_YOUR TASK_
Go through each line of the entries below and tally those containing the string "posts"; give only the total.

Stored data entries
::::::::::

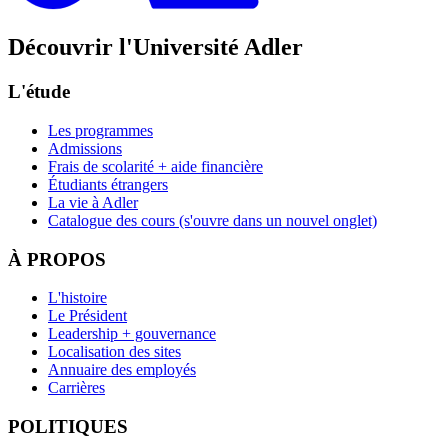
Découvrir l'Université Adler
L'étude
Les programmes
Admissions
Frais de scolarité + aide financière
Étudiants étrangers
La vie à Adler
Catalogue des cours
(s'ouvre dans un nouvel onglet)
À PROPOS
L'histoire
Le Président
Leadership + gouvernance
Localisation des sites
Annuaire des employés
Carrières
POLITIQUES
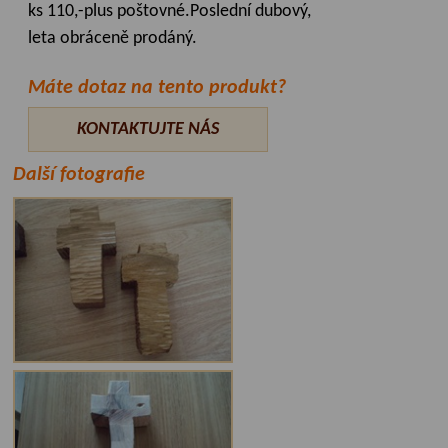
ks 110,-plus poštovné.Poslední dubový,
leta obráceně prodáný.
Máte dotaz na tento produkt?
KONTAKTUJTE NÁS
Další fotografie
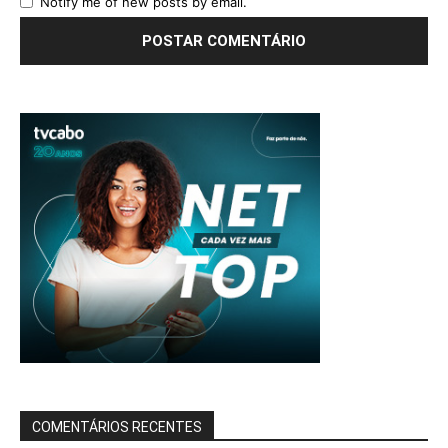
Notify me of new posts by email.
COMENTÁRIOS RECENTES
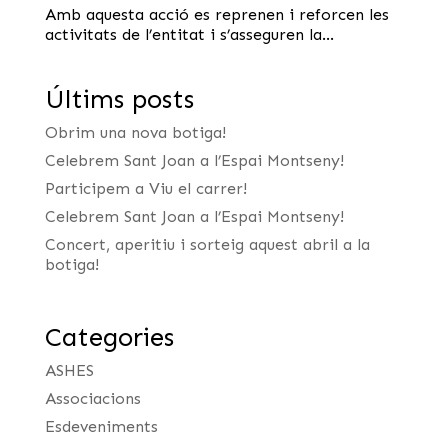
Amb aquesta acció es reprenen i reforcen les
activitats de l’entitat i s’asseguren la...
Últims posts
Obrim una nova botiga!
Celebrem Sant Joan a l’Espai Montseny!
Participem a Viu el carrer!
Celebrem Sant Joan a l’Espai Montseny!
Concert, aperitiu i sorteig aquest abril a la
botiga!
Categories
ASHES
Associacions
Esdeveniments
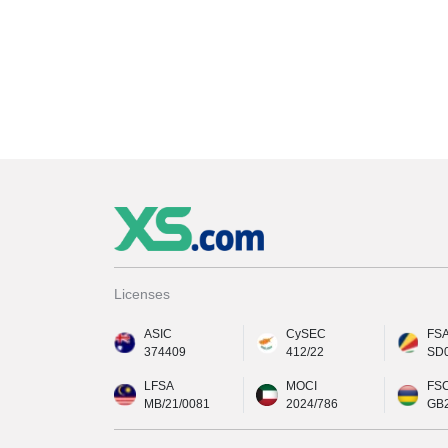
Licenses
ASIC
CySEC
FS
374409
412/22
SD
LFSA
MOCI
FS
MB/21/0081
2024/786
GB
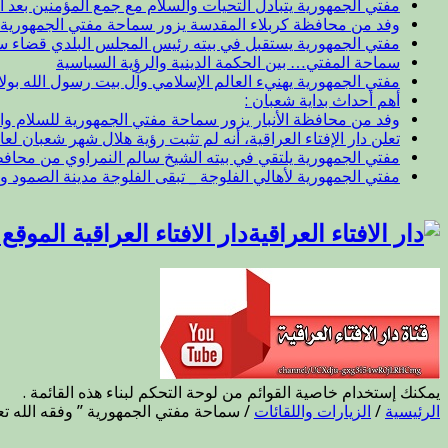
مفتي الجمهورية يتبادل التحيات والسلام مع جمع المؤمنين بعد ال
وفد من محافظة كربلاء المقدسة يزور سماحة مفتي الجمهورية
مفتي الجمهورية يستقبل في بيته رئيس المجلس البلدي قضاء 
سماحة المفتي… بين الحكمة الدينية والرؤية السياسية
مفتي الجمهورية يهنيء العالم الإسلامي وآل بيت رسول الله بول
أهم أحداث بداية شعبان :
وفد من محافظة الأنبار يزور سماحة مفتي الجمهورية للسلام وا
تعلن دار الإفتاء العراقية، أنه لم تثبت رؤية هلال شهر شعبان لعام 47
مفتي الجمهورية يلتقي في بيته الشيخ سالم النمراوي من محافظة
مفتي الجمهورية لأهالي الفلوجة _ تبقى الفلوجة مدينة الصمود و
دار الافتاء العراقية الموق
يمكنك إستخدام خاصية القوائم من لوحة التحكم لبناء هذه القائمة .
الرئيسية
/
الزيارات واللقائات
/
سماحة مفتي الجمهورية ” وفقه الله تعا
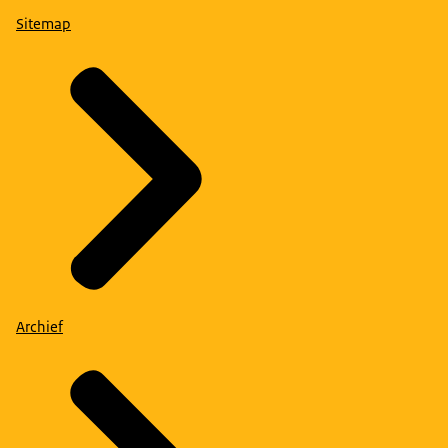
Sitemap
Archief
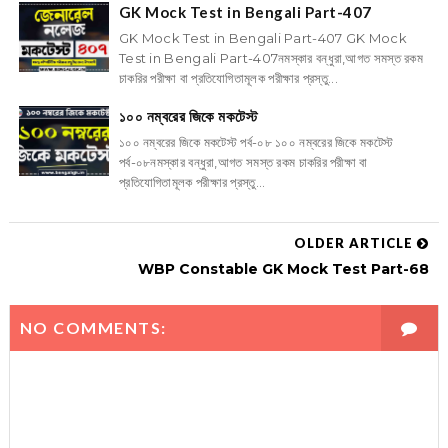
GK Mock Test in Bengali Part-407
GK Mock Test in Bengali Part-407 GK Mock
Test in Bengali Part-407নমস্কার বন্ধুরা,আগত সমস্ত রকম
চাকরির পরীক্ষা বা প্রতিযোগিতামূলক পরীক্ষার প্রস্তু...
১০০ নম্বরের জিকে মকটেস্ট
১০০ নম্বরের জিকে মকটেস্ট পর্ব-০৮ ১০০ নম্বরের জিকে মকটেস্ট
পর্ব-০৮নমস্কার বন্ধুরা,আগত সমস্ত রকম চাকরির পরীক্ষা বা
প্রতিযোগিতামূলক পরীক্ষার প্রস্তু...
OLDER ARTICLE
WBP Constable GK Mock Test Part-68
NO COMMENTS:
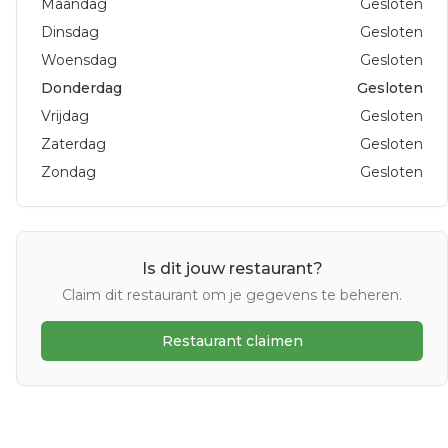
Maandag
Gesloten
Dinsdag
Gesloten
Woensdag
Gesloten
Donderdag
Gesloten
Vrijdag
Gesloten
Zaterdag
Gesloten
Zondag
Gesloten
Is dit jouw restaurant?
Claim dit restaurant om je gegevens te beheren.
Restaurant claimen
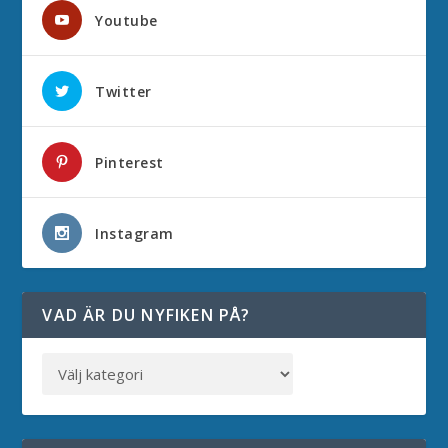
Youtube
Twitter
Pinterest
Instagram
VAD ÄR DU NYFIKEN PÅ?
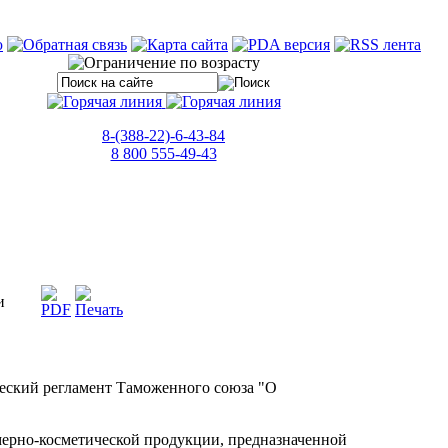
8-(388-22)-6-43-84
8 800 555-49-43
и
ческий регламент Таможенного союза "О
мерно-косметической продукции, предназначенной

::::::::::

_EXERCISE SOLUTION_
2